TASK DIRECTIONS
Search the entries for the word "through". Copy every line where it turns up.

GIVEN DATA

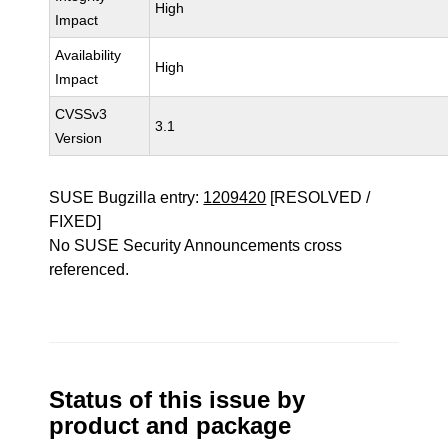
High
Impact
Availability
High
Impact
CVSSv3
3.1
Version
SUSE Bugzilla entry:
1209420
[RESOLVED /
FIXED]
No SUSE Security Announcements cross
referenced.
Status of this issue by
product and package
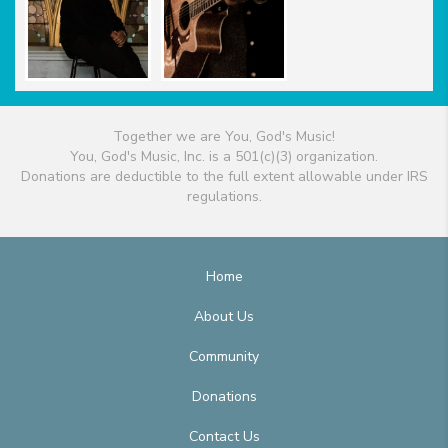
Together we are You, God's Music!
You, God's Music, Inc. is a 501(c)(3) organization.
Donations are deductible to the full extent allowable under IRS
regulations.
Home
About Us
Community
Donations
Contact Us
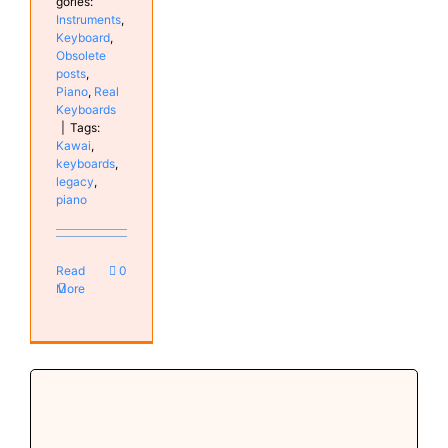
gories:
Instruments
,
Keyboard
,
Obsolete
posts
,
Piano
,
Real
Keyboards
|
Tags:
Kawai
,
keyboards
,
legacy
,
piano
Read
0
More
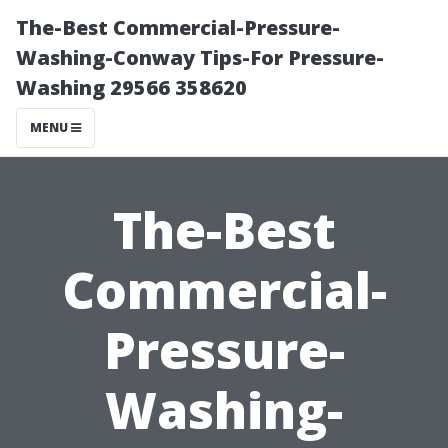
The-Best Commercial-Pressure-
Washing-Conway Tips-For Pressure-
Washing 29566 358620
MENU
The-Best
Commercial-
Pressure-
Washing-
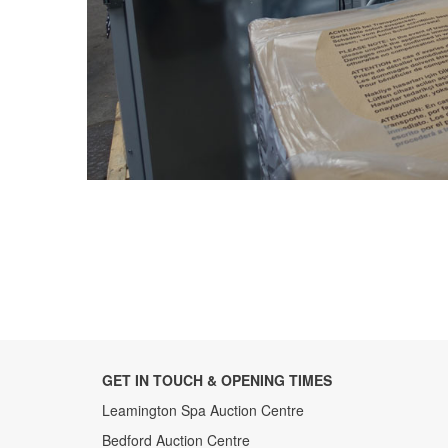
GET IN TOUCH & OPENING TIMES
Leamington Spa Auction Centre
Bedford Auction Centre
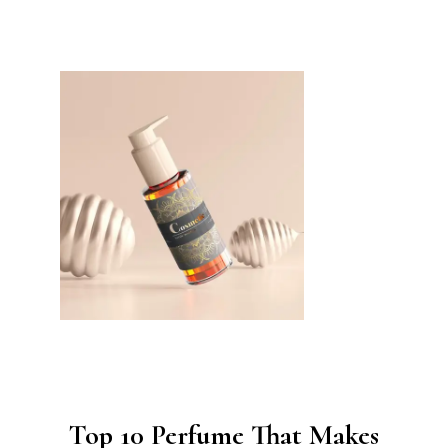
Top 10 Perfume That Makes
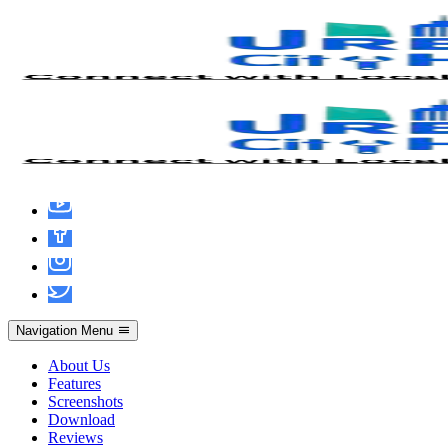
Office 2019 With Crack MediaFire
updated ISO 27001 Compliant Minimal
Setup {Team-OS}
Navigation Menu
About Us
Features
Screenshots
Download
Reviews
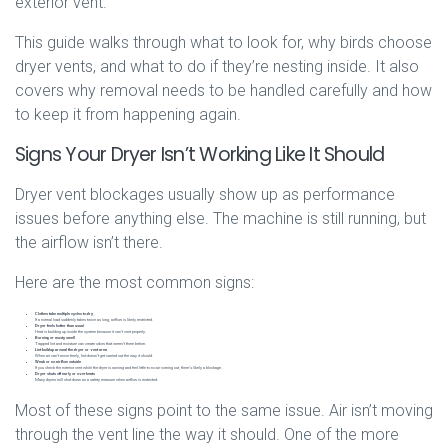
exterior vent.
This guide walks through what to look for, why birds choose
dryer vents, and what to do if they’re nesting inside. It also
covers why removal needs to be handled carefully and how
to keep it from happening again.
Signs Your Dryer Isn’t Working Like It Should
Dryer vent blockages usually show up as performance
issues before anything else. The machine is still running, but
the airflow isn’t there.
Here are the most common signs:
Clothes take multiple cycles to dry
If a normal load suddenly takes twice as long, airflow is likely restricted.
Dryer feels hotter than usual
Heat is building up inside the system because it can’t vent properly.
Burning or musty smell
Trapped lint and moisture can create odors that weren’t there before.
Lint buildup around the dryer or vent area
When air can’t move freely, lint doesn’t get carried out the way it should.
Weak or no airflow outside
If you check the exterior vent while the dryer is running and feel little to no air coming out, there’s likely a blockage.
Dryer shuts off early or overheats
Many dryers will shut down as a safety measure when airflow is restricted.
Most of these signs point to the same issue. Air isn’t moving
through the vent line the way it should. One of the more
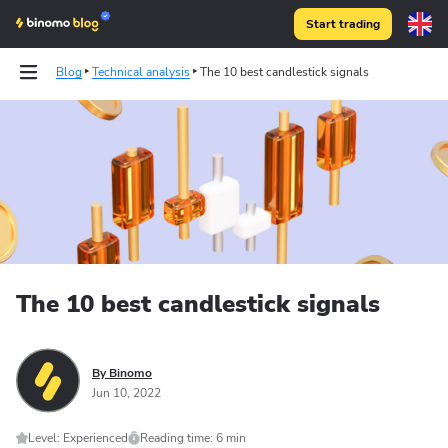
Start trading
Blog
Technical analysis
The 10 best candlestick signals
The 10 best candlestick signals
By Binomo
Jun 10, 2022
Level: Experienced
Reading time: 6 min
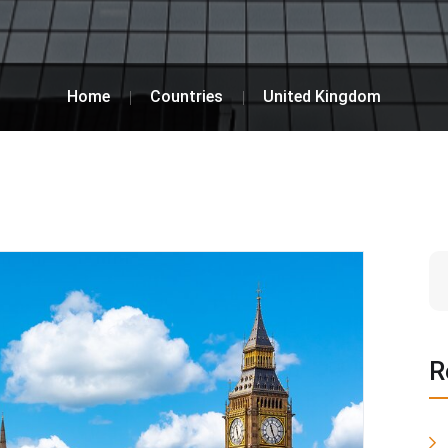
Home
Countries
United Kingdom
R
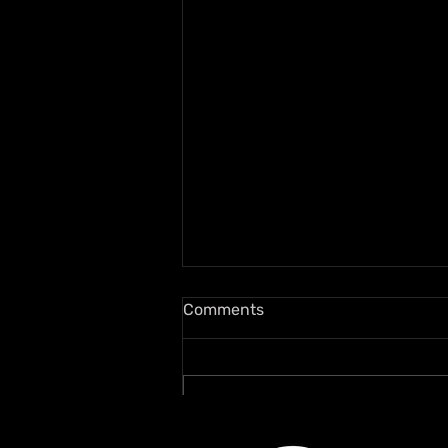
Comments
Write a comment...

WRITTEN RESPONSE
This guide walks through what to look for, why birds choose
through the vent line the way it should. One of the more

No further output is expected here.